--- EXERCISE DATA ---
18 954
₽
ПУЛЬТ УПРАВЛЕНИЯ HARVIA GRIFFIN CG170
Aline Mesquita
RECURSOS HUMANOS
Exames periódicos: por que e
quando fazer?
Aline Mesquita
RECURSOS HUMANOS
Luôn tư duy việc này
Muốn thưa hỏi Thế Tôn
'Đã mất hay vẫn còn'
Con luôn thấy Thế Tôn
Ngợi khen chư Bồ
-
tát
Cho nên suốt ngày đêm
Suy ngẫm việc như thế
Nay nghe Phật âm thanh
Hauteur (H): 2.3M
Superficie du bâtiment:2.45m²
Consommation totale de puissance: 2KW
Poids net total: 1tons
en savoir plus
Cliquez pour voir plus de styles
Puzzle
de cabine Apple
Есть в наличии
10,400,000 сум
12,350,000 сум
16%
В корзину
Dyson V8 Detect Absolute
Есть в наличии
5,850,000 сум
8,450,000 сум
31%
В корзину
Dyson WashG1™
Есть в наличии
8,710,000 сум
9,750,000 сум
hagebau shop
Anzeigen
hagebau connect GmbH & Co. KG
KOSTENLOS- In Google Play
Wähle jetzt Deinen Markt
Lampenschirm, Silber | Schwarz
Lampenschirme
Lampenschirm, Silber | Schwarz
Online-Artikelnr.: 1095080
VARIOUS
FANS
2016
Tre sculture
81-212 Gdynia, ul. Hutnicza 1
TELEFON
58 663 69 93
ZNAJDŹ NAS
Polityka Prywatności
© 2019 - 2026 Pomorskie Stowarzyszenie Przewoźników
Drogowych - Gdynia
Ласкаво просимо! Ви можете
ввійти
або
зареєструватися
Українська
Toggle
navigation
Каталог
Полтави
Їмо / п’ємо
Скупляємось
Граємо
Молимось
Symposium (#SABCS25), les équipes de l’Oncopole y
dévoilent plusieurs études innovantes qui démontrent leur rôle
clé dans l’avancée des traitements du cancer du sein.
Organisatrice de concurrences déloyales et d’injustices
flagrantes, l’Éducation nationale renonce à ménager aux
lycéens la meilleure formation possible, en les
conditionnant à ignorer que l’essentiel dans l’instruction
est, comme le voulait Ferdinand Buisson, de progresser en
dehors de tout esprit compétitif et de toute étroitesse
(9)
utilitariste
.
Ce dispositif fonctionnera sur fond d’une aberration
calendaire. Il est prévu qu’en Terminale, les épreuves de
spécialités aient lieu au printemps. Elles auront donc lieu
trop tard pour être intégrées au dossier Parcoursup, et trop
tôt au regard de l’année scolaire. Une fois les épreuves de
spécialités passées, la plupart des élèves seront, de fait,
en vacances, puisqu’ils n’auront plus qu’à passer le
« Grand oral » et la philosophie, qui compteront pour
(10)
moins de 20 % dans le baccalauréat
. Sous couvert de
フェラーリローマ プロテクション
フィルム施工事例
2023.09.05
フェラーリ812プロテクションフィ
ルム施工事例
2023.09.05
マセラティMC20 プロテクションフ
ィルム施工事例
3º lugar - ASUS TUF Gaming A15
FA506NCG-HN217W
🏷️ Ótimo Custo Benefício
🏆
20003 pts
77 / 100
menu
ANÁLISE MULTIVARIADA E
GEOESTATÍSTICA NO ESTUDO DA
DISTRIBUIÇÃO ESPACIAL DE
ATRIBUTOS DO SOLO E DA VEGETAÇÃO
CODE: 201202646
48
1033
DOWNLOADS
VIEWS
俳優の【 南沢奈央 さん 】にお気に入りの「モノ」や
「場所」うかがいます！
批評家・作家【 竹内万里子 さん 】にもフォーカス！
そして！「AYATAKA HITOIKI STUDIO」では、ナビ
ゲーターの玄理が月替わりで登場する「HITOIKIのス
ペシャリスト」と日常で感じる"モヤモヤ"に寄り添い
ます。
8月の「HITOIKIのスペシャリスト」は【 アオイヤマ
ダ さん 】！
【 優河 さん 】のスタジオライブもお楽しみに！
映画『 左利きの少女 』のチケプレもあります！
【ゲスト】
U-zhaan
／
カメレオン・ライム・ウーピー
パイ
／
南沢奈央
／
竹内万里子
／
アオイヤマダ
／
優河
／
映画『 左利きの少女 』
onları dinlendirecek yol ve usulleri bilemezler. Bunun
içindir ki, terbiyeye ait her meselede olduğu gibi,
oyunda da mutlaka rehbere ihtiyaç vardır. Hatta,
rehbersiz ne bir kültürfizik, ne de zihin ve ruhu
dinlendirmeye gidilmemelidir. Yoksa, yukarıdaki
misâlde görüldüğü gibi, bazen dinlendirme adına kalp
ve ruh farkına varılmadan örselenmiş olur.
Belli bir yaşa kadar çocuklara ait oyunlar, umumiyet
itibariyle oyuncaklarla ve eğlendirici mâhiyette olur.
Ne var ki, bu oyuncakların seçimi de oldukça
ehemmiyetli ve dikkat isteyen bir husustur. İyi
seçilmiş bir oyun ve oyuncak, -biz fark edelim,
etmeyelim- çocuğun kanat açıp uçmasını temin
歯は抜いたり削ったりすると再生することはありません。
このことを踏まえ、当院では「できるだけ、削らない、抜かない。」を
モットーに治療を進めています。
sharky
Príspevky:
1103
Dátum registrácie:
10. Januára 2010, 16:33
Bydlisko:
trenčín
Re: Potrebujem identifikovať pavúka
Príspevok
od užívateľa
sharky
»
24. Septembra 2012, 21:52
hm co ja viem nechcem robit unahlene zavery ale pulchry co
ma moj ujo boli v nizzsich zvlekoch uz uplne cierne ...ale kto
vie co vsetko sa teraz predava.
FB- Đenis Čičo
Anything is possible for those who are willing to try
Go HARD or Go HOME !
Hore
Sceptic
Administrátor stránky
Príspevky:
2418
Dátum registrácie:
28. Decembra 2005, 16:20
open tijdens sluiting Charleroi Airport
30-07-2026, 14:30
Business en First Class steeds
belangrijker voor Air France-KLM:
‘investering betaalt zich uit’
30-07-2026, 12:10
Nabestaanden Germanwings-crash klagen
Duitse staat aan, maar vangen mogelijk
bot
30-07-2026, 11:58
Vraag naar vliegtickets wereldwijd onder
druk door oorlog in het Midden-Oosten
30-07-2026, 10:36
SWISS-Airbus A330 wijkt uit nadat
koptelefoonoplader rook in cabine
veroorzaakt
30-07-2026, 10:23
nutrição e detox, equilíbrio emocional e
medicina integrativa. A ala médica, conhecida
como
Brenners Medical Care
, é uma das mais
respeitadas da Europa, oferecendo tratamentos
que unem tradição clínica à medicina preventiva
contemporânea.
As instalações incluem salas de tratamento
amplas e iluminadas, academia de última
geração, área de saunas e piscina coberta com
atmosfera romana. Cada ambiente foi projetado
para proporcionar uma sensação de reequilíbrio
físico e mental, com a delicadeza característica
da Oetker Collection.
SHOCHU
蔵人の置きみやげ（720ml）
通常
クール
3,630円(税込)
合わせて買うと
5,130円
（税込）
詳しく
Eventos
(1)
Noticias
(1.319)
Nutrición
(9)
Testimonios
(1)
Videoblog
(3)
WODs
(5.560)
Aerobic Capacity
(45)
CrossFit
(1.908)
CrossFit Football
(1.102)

--- PROBLEM DESCRIPTION ---
Return only the exact lines from the opening of the records through the line that contains "8,710,000 сум", both included.

--- ANSWER TO THE EXERCISE ---
18 954
₽
ПУЛЬТ УПРАВЛЕНИЯ HARVIA GRIFFIN CG170
Aline Mesquita
RECURSOS HUMANOS
Exames periódicos: por que e
quando fazer?
Aline Mesquita
RECURSOS HUMANOS
Luôn tư duy việc này
Muốn thưa hỏi Thế Tôn
'Đã mất hay vẫn còn'
Con luôn thấy Thế Tôn
Ngợi khen chư Bồ
-
tát
Cho nên suốt ngày đêm
Suy ngẫm việc như thế
Nay nghe Phật âm thanh
Hauteur (H): 2.3M
Superficie du bâtiment:2.45m²
Consommation totale de puissance: 2KW
Poids net total: 1tons
en savoir plus
Cliquez pour voir plus de styles
Puzzle
de cabine Apple
Есть в наличии
10,400,000 сум
12,350,000 сум
16%
В корзину
Dyson V8 Detect Absolute
Есть в наличии
5,850,000 сум
8,450,000 сум
31%
В корзину
Dyson WashG1™
Есть в наличии
8,710,000 сум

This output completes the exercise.